Open Veins, like The Robber Barons, astounds me with its details, its voluminous research, its insight into the methods used through Latin American history to degrade and oppress people. While the Spanish and the Catholic Church initiated the devastation, the British institutionalized it, especially when industrialization began. The industrial centers became black holes for raw materials, including human capital to produce it, but the raw goods never garnered the prices of the finished products, and the Brits conveniently dominated the finished product industry.
The Brits bought and sold Latin American governments, used them to fight each other—such as the Triple Alliance against Paraguay and its leader/dictator, Francisco Solano Lopez, who was dangerously independent, building Paraguay’s internal economy with foreign debt. The British bankers—Bank of London, Barings, and Rothschild—couldn’t stand it. They financed Brazil, Argentina, and Uruguay to wage war against Paraguay, effectively broke up Paraguay, and bloodied everyone involved, as well as indebting them and ravaging the country, then collected in London from all sides.
I’m amazed at the wealth of detailed information in Open Veins. It substantiates everything in Confessions of an Economic Hit Man about how the US government and corporations work in foreign countries, all with banker help, of course. In Open Veins, the International Monetary fund and governments of Latin American countries collude to export money out of the countries under the guise of helping them. Galeano pegs Wall Street as the center of the vortex, as I have 40 years later.
Open Veins was powerful. Galeano ends by saying that more revolution is coming, but he does this without conviction. He sees the foreign investors and banks as having won the economic wars. The masses, he believes, are too beaten down to fight back.
Debt is the trap for these countries, as everywhere. I believe these countries should not feel obligated to honor debt assumed by dictators who were subsequently deposed. That’s why they were deposed. Governments are not like buildings, tangible assets that can be repossessed. No. Governments are paper shells, here today and gone tomorrow, leaving their works like corpses behind.
Governments are primarily economic entities, and this is where Galeano stumbles. Politically, he needs to blame the corporations, knowing full well the enemy lies within, because the corps couldn’t do their damage if Latin American governments didn’t provide the keys, the prisons, and the armed guards to keep the masses under control.

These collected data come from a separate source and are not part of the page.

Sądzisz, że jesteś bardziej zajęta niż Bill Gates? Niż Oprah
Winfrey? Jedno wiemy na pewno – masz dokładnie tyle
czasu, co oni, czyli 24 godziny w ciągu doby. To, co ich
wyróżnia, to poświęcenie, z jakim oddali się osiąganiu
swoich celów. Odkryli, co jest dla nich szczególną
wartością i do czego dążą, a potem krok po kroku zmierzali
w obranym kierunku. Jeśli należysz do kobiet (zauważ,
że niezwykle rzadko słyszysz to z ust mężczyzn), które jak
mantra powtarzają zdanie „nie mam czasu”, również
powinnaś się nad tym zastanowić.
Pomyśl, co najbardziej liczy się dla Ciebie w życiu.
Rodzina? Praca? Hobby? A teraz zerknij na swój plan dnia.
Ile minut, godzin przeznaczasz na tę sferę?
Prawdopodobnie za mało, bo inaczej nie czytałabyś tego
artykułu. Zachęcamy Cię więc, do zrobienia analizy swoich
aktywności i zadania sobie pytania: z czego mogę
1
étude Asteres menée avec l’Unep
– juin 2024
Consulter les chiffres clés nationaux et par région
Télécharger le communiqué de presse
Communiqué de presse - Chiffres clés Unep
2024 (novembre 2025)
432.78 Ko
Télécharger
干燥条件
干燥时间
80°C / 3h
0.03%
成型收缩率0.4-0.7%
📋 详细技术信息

In 1978 he wrote that his book was banned in several countries. If he had questioned the validity of the debt assumed by these dictators, and the US/corporate players, he would not have lived to write the 1978 revision.
Of course, as usual, I am the only person on the planet who understands that the debt is illusory. It is all uncollectible. It is government who has enslaved the populace, here as well as elsewhere, and the populace will remain slaves as long as they believe they need masters.
Galeano doesn’t question the value of the technology and machinery these countries are acquiring at such great cost. He has been seduced, like others, into believing this junk represents progress. He sees this struggle between rich and poor—especially foreign rich—when I see more and more the imbalance between rural and urban.